3) (Relatively) easy to maintain. I don't mind initially coating it with mineral oil to give it water resistance and coat every 2-4 weeks with oil and board wax. I've seen conflicting advice about honyaki board care here and elsewhere however: do they need oil? Wax? Wet the board before each use? All of the above? None of the above? Some of the above?

4) Stain resistant. Obviously I can't throw it in a high-heat dishwasher, but I'd like to be able to cut up stuff like oil-packed sundried tomatoes and chipotles in adobo on the board and have at least most of the stains removed with vigorous scrubbing under running water.

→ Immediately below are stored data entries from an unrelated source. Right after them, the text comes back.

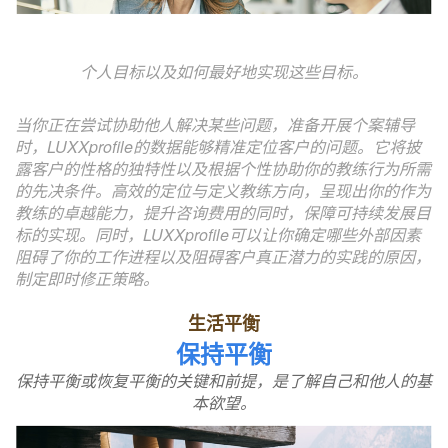
个人目标以及如何最好地实现这些目标。
当你正在尝试协助他人解决某些问题，准备开展个案辅导
时，LUXXprofile的数据能够精准定位客户的问题。它将披
露客户的性格的独特性以及根据个性协助你的教练行为所需
的先决条件。高效的定位与定义教练方向，呈现出你的作为
教练的卓越能力，提升咨询费用的同时，保障可持续发展目
标的实现。同时，LUXXprofile可以让你确定哪些外部因素
阻碍了你的工作进程以及阻碍客户真正潜力的实践的原因，
制定即时修正策略。
生活平衡
保持平衡
保持平衡或恢复平衡的关键和前提，是了解自己和他人的基
本欲望。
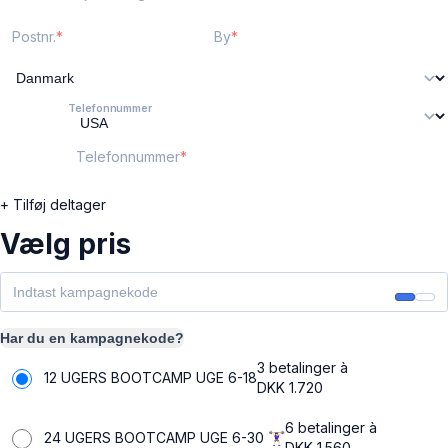
Postnr.
By
Telefonnummer
Telefonnummer
+ Tilføj deltager
Vælg pris
Har du en kampagnekode?
3 betalinger à
12 UGERS BOOTCAMP UGE 6-18
DKK
1.720
6 betalinger à
24 UGERS BOOTCAMP UGE 6-30 🏋🏻‍♀️
DKK
1.560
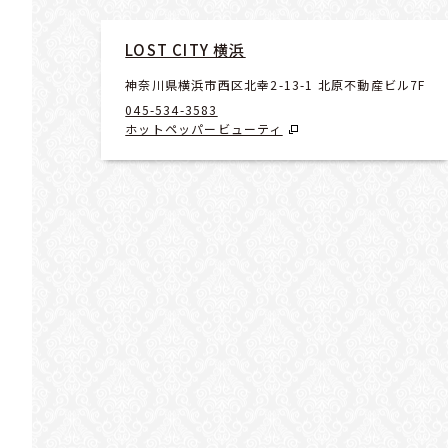
LOST CITY 横浜
神奈川県横浜市西区北幸2-13-1 北原不動産ビル7F
045-534-3583
ホットペッパービューティ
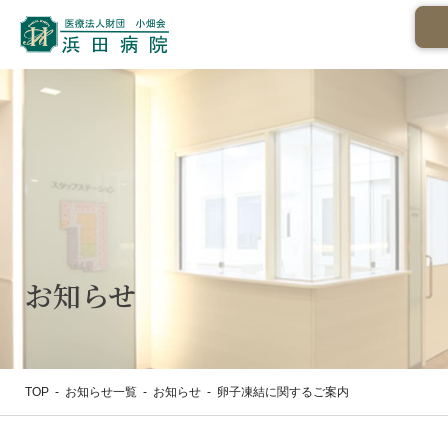
お知らせ
TOP
-
お知らせ一覧
-
お知らせ
-
卵子凍結に関するご案内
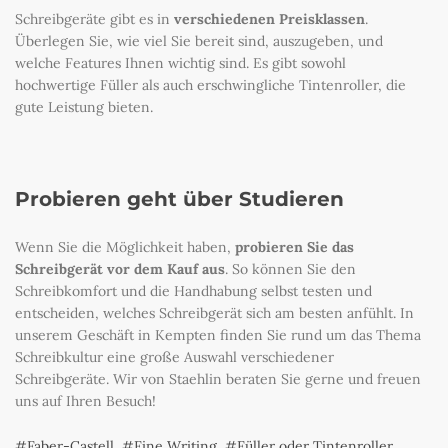
Schreibgeräte gibt es in
verschiedenen Preisklassen
.
Überlegen Sie, wie viel Sie bereit sind, auszugeben, und
welche Features Ihnen wichtig sind. Es gibt sowohl
hochwertige Füller als auch erschwingliche Tintenroller, die
gute Leistung bieten.
Probieren geht über Studieren
Wenn Sie die Möglichkeit haben,
probieren Sie das
Schreibgerät vor dem Kauf aus
. So können Sie den
Schreibkomfort und die Handhabung selbst testen und
entscheiden, welches Schreibgerät sich am besten anfühlt. In
unserem Geschäft in Kempten finden Sie rund um das Thema
Schreibkultur eine große Auswahl verschiedener
Schreibgeräte. Wir von Staehlin beraten Sie gerne und freuen
uns auf Ihren Besuch!
Faber-Castell
,
Fine Writing
,
Füller oder Tintenroller
,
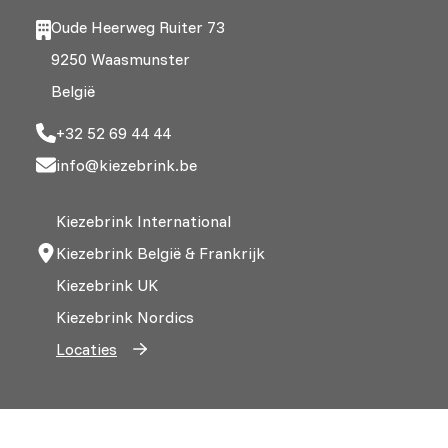
Oude Heerweg Ruiter 73
9250 Waasmunster
België
+32 52 69 44 44
info@kiezebrink.be
Kiezebrink International
Kiezebrink België & Frankrijk
Kiezebrink UK
Kiezebrink Nordics
Locaties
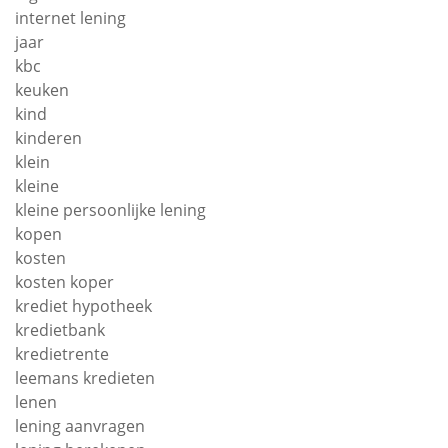
internet lening
jaar
kbc
keuken
kind
kinderen
klein
kleine
kleine persoonlijke lening
kopen
kosten
kosten koper
krediet hypotheek
kredietbank
kredietrente
leemans kredieten
lenen
lening aanvragen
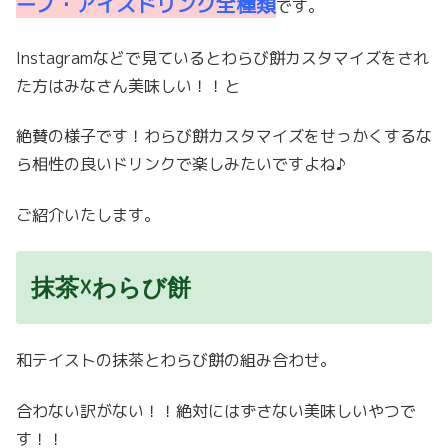
ーノ・アイスドリンク全種類
です。
Instagramなどで見ているとわらび餅カスタマイズをされ
た方はみなさん美味しい！！と
絶賛の様子です！わらび餅カスタマイズをせっかくするな
ら相性の良いドリンクで楽しみたいですよね♪
ご紹介いたします。
抹茶☓わらび餅
和テイストの抹茶とわらび餅の組み合わせ。
合わない訳がない！！絶対にはずさない美味しいやつで
す！！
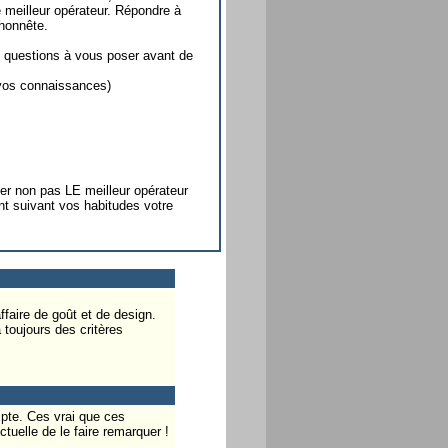
e meilleur opérateur. Répondre à
lhonnête.
 questions à vous poser avant de
 vos connaissances)
er non pas LE meilleur opérateur
nt suivant vos habitudes votre
ffaire de goût et de design.
 toujours des critères
pte. Ces vrai que ces
tuelle de le faire remarquer !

5) Longevity. For that price, I'd like it to last longer than plastic. If I get at least 5-7 years out of it, I'd consider it good value.

Thanks!


----------



## Anton (Jun 21, 2017)

Just get JKI's 
Will do everything and more


----------



## JBroida (Jun 22, 2017)

Anton said:


> Just get JKI's
> Will do everything and more



I don't think I have them on the website though


----------



## toddnmd (Jun 22, 2017)

Jon, I'd be interested in more information as well. I was surprised to see that you carry them since I didn't recall seeing them, but if they're not listed, it all makes sense. Please PM or post info on your subforum if it's not allowed here. Thanks!


----------



## oval99 (Jun 22, 2017)

That makes two of us Todd. I'd like to learn more about John's hinoki boards as well.


----------



## TheCaptain (Jun 22, 2017)

Ummm...make that three. I gotta get to Jon's store someday.


----------



## Keith Sinclair (Jun 28, 2017)

I have used smaller Hinoki boards. Like them at least 1" thick. They are easy on your knives. Light in weight can scrub them in the sink. I use cleavers too. Heavy chopping a Hinoki will get beat up some. I use the Sugimoto 30 veg. cleaver on it light chopping is ok. 

Use to get them cheap at the Japanese market now they only carry plastic. As a home cook wood is much nicer. 

You will not get too much support here sending your knives out twice a year to get sharpened. Call Jon at Japanese Knife Imports. All you really need to start is a combo stone a little sharpening knowledge and your knives will be much sharper.


----------